- _WORK INSTRUCTION_
Every line below should be copied exactly; drop the pictures.

- _STUDY MATERIAL_
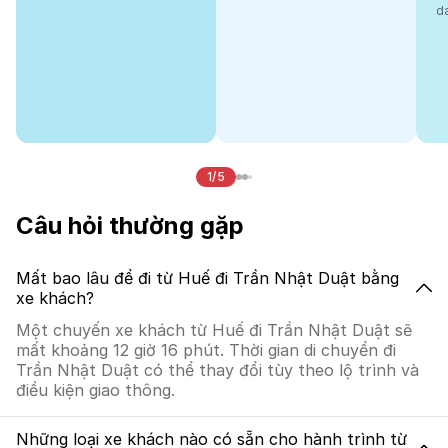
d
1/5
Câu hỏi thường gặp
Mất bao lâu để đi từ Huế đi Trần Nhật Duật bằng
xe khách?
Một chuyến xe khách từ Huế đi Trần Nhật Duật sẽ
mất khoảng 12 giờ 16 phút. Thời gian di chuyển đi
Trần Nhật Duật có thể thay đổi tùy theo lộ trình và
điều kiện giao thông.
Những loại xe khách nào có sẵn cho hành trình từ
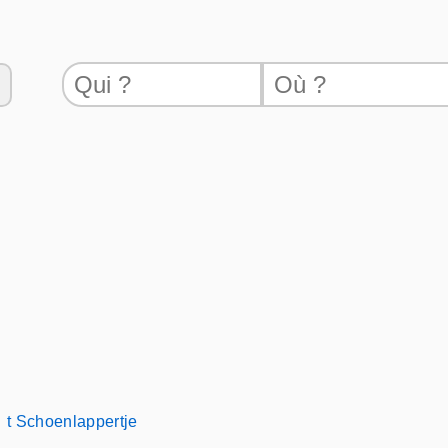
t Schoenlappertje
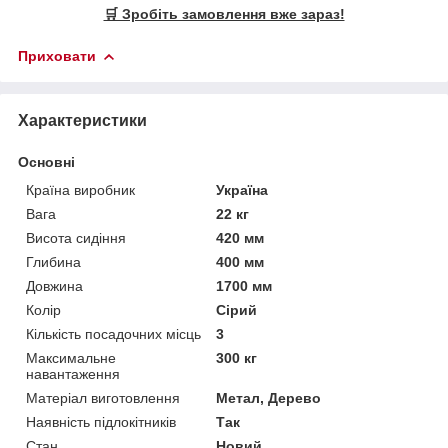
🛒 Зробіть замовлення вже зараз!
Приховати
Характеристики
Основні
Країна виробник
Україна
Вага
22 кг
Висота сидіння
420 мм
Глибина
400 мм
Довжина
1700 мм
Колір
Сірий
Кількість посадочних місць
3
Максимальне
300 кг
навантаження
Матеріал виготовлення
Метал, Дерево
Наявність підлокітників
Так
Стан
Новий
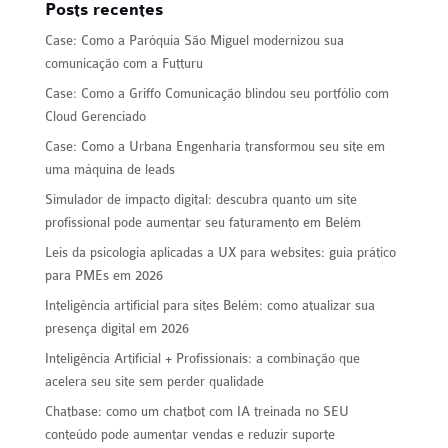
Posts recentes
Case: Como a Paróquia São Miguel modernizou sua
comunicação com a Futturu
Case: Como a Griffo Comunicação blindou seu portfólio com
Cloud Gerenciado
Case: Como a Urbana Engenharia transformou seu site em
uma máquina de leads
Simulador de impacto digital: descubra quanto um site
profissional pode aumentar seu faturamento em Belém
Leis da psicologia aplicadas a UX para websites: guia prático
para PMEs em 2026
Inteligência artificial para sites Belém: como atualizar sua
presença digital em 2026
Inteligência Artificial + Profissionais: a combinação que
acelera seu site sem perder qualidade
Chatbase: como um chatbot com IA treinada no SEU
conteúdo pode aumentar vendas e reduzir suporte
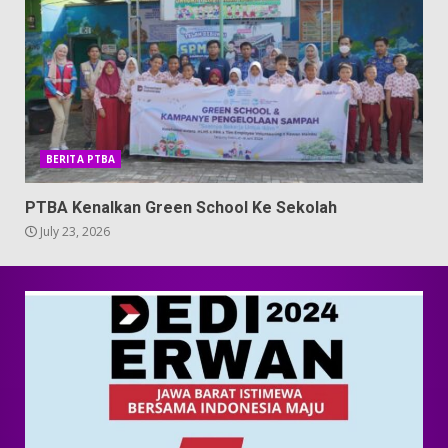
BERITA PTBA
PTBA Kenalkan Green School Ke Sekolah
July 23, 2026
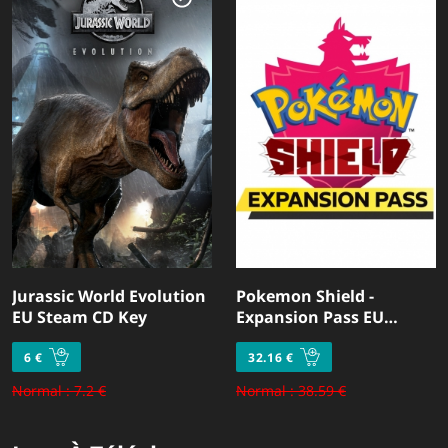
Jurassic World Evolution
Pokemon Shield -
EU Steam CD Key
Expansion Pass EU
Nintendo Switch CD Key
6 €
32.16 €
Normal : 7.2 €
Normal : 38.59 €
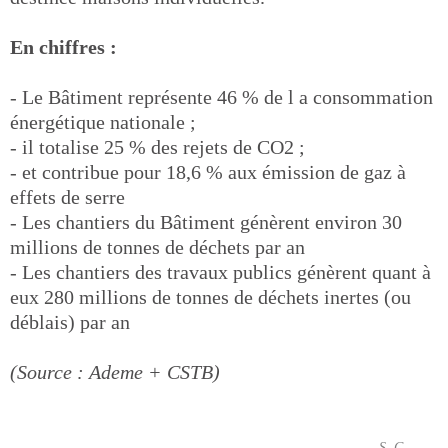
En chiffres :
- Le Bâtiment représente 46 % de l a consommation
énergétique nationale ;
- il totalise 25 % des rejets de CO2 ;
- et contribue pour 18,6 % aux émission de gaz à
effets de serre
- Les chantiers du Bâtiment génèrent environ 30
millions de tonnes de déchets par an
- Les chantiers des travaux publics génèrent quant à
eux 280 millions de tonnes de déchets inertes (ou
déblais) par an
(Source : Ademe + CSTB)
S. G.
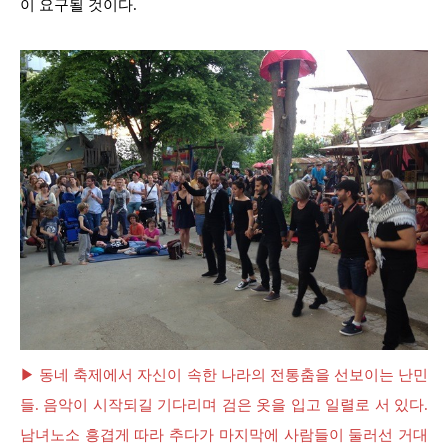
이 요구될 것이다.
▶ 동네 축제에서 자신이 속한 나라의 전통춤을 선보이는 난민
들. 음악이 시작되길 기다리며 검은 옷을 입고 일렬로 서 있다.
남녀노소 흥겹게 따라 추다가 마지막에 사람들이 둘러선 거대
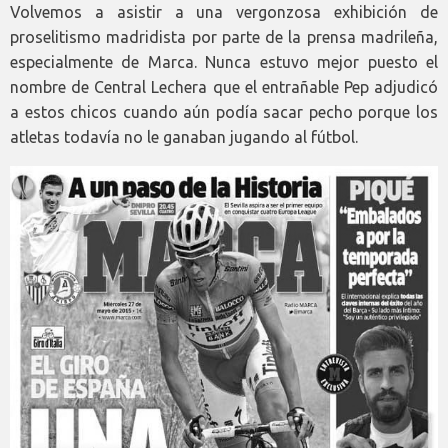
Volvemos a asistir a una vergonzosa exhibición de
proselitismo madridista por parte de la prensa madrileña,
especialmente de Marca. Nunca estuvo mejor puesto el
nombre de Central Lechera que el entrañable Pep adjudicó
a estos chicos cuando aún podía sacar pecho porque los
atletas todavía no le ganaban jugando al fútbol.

- _REPLY_
d
1/5
Câu hỏi thường gặp
Mất bao lâu để đi từ Huế đi Trần Nhật Duật bằng
xe khách?
Một chuyến xe khách từ Huế đi Trần Nhật Duật sẽ
mất khoảng 12 giờ 16 phút. Thời gian di chuyển đi
Trần Nhật Duật có thể thay đổi tùy theo lộ trình và
điều kiện giao thông.
Những loại xe khách nào có sẵn cho hành trình từ
t Schoenlappertje
🛒 Зробіть замовлення вже зараз!
Приховати
Характеристики
Основні
Країна виробник
Україна
Вага
22 кг
Висота сидіння
420 мм
Глибина
400 мм
Довжина
1700 мм
Колір
Сірий
Кількість посадочних місць
3
Максимальне
300 кг
навантаження
Матеріал виготовлення
Метал, Дерево
Наявність підлокітників
Так
Стан
Новий
Posts recentes
Case: Como a Paróquia São Miguel modernizou sua
comunicação com a Futturu
Case: Como a Griffo Comunicação blindou seu portfólio com
Cloud Gerenciado
Case: Como a Urbana Engenharia transformou seu site em
uma máquina de leads
Simulador de impacto digital: descubra quanto um site
profissional pode aumentar seu faturamento em Belém
Leis da psicologia aplicadas a UX para websites: guia prático
para PMEs em 2026
Inteligência artificial para sites Belém: como atualizar sua
presença digital em 2026
Inteligência Artificial + Profissionais: a combinação que
acelera seu site sem perder qualidade
Chatbase: como um chatbot com IA treinada no SEU
conteúdo pode aumentar vendas e reduzir suporte
BERITA PTBA
PTBA Kenalkan Green School Ke Sekolah
July 23, 2026
Jurassic World Evolution
Pokemon Shield -
EU Steam CD Key
Expansion Pass EU
Nintendo Switch CD Key
6 €
32.16 €
Normal : 7.2 €
Normal : 38.59 €
En chiffres :
- Le Bâtiment représente 46 % de l a consommation
énergétique nationale ;
- il totalise 25 % des rejets de CO2 ;
- et contribue pour 18,6 % aux émission de gaz à
effets de serre
- Les chantiers du Bâtiment génèrent environ 30
millions de tonnes de déchets par an
- Les chantiers des travaux publics génèrent quant à
eux 280 millions de tonnes de déchets inertes (ou
déblais) par an
(Source : Ademe + CSTB)
S. G.
이 요구될 것이다.
▶ 동네 축제에서 자신이 속한 나라의 전통춤을 선보이는 난민
들. 음악이 시작되길 기다리며 검은 옷을 입고 일렬로 서 있다.
남녀노소 흥겹게 따라 추다가 마지막에 사람들이 둘러선 거대
Volvemos a asistir a una vergonzosa exhibición de
proselitismo madridista por parte de la prensa madrileña,
especialmente de Marca. Nunca estuvo mejor puesto el
nombre de Central Lechera que el entrañable Pep adjudicó
a estos chicos cuando aún podía sacar pecho porque los
atletas todavía no le ganaban jugando al fútbol.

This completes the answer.